Katrin Gebbe’s breakthrough debut film Nothing Bad Can Happen was the only German film included among this year’s official selection at Cannes. Harrowing, intense, and deeply moving, the film proves difficult to watch even for those seasoned in extreme cinema. Much like the now mythical Compliance, the film bases itself upon real events, which only serve to deepen and amplify the horror experienced by audiences. Receiving walk-outs, boos, and rampant applause in equal measure, Nothing Bad Can Happen is one of those films that is sharply set on dividing opinions; indeed, based on the subject matter, it could not have happened any other way.
The film concerns itself with Tore (Julius Feldmeier), an ingenuous and clean-faced teenager who finds his calling in an underground religious society called ‘The Jesus Freaks’. More pacific than their name would imply, the group consists mainly of homeless youngsters looking for solace in Christianity. Tore believes he has witnessed a miracle when he is able to restart the broken car of a skeptical family by asking for God’s help. He befriends the family and later agrees to be taken in by them when they offer him a place to stay. Tore nurtures a growing affection for their teenage daughter, Sanny (Swantje Kohlhof), under the watchful eye of Benno (Sascha Alexander Gersak), the patriarch of the family. Even as the youths explore their nascent feelings, Tore begins to realize that he has been drawn into a twisted and perverse world, as Benno and his wife begin to use him in ever more disturbing ways. Caught between the need to protect Sanny and his desperate instinct to escape, Tore tries to find meaning in the growing atrocities he is subjected to by calling upon his beliefs. A true spiritual battle ensues, worthy of any number of disturbing chapters culled from the Bible.
Nothing Bad Can Happen embraces its ironic title with gusto. As the horrors shown onscreen intensify, witnessing the events becomes ever more difficult. Still, it is unjust to accuse Gebbe of employing these incidents for mindless shock value; rather than sensationalizing them, she frames the episodes as triggers for a moving examination of religion, strength, and the resilience of the human spirit. For Tore, nothing truly awful can touch him, simply because he is under the protection of a God he believes in with all his heart. While many may scoff at this perceived naïveté, in his haunting performance Julius Feldmeier conveys a pure sense of peace tempered with inevitable fear and despair. It is perhaps for this reason that the film is made all the more potent; even as Tore struggles to cope with the pain inflicted upon him, his beliefs provide him with the last necessary drops of perseverance in order to safeguard Sanny. While such religious sentiments are far from novel in the cinema, here they have found a fresh voice. Gebbe ensures that the exploration of spirituality’s power is always balanced with an unflinching look at the harsh realities of human nature. Thus, she complicates any straightforward reading of the film as condoning or condemning religion; instead, following the best in the tradition of independent cinema, the viewer is encouraged to question its value and wonder about the limits of willpower. In an increasingly fragile and atrocious world, religion seems simultaneously all the more futile and yet increasingly necessary.

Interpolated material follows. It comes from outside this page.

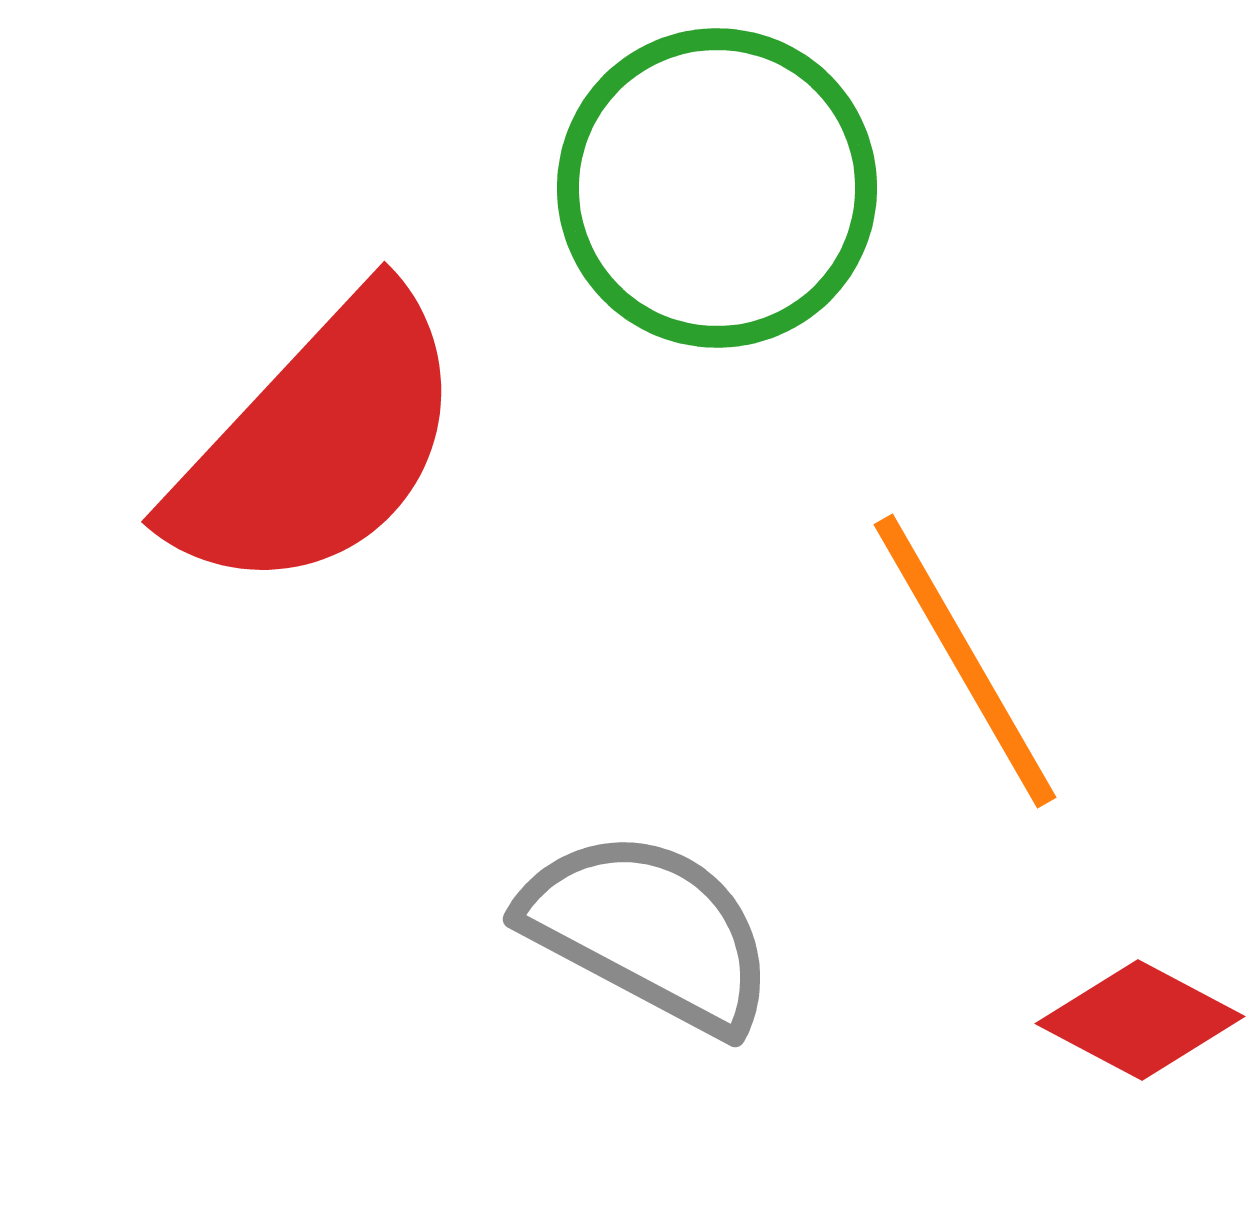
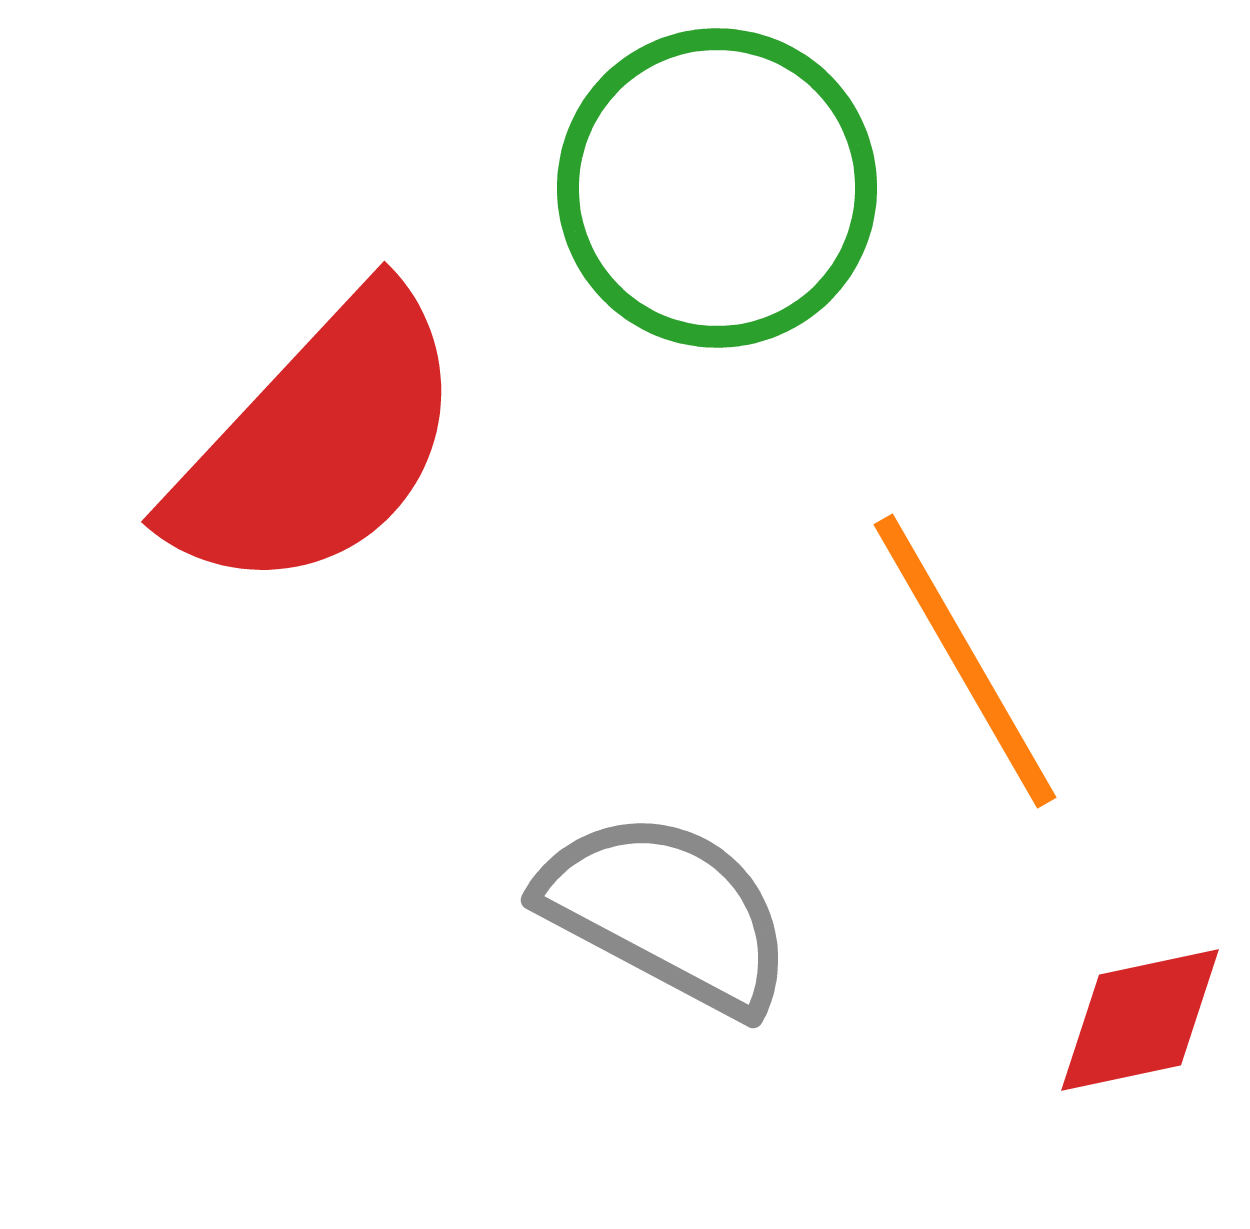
gray semicircle: moved 18 px right, 19 px up
red diamond: rotated 40 degrees counterclockwise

In a similar manner, the complex relationships between the family members ensures that the roles of victims and perpetrators are not as unproblematically delegated as might be assumed. Gebbe manages to explore the collection of egos, desires, and forbidden thoughts that trouble even the most functional of families, revealing an undergrowth of secrets. She directs the entire cast magnificently, though Feldmeier and Gersak stand head and shoulders above the rest as Tore and Benno respectively. Their warped pretend father-son relationship fosters a mutual sense of admiration and apprehension, their subtle power exchanges belying the relatively little experience either actor has previously had onscreen. The gradual worsening of their ties has been crafted so delicately, that the scale of the events shown seems to almost take the audience by surprise once things begin to spin out of control. Gebbe plays with the notion of glorifying her protagonist but never fully indulges in it, allowing the narrative to mold him as equally heroic and foolish. It is her welcome grasp of these subtleties that elevates the film to a higher level – one worthy of praise and appreciation as much as disbelief.
The stunning cinematography alternates between a sense of severe claustrophobia in the family’s repressive home and the expansiveness of the picturesque surrounding areas – almost as if they were there to tease Tore as reminders of his impossible freedom and the beauty God is capable of creating. The film maintains an intimate, acute framing on the atrocities at hand, aided by the carefully edited voice-over segments that feature Tore’s musings. Gebbe is painstaking in her set-up, carefully drawing the audience down a path from which there will be no easy re-emergence.
Though many may accuse Nothing Bad Can Happen of gratuitous brutality and dismiss it as another well-worn tale of the corruption of innocents, the film rises beyond both. Far from simply reproducing the horrific true story upon which it is based, the film weaves a web of inquiry around the pillars of faith and humanity. Gebbe is not interested in a lack of appeasement for it’s own sake, but rather seeks to probe into what drives people to commit sins and conform to religions. There are no easy answers, but the bravest of spectators will be rewarded with the opportunity to face those indispensable questions.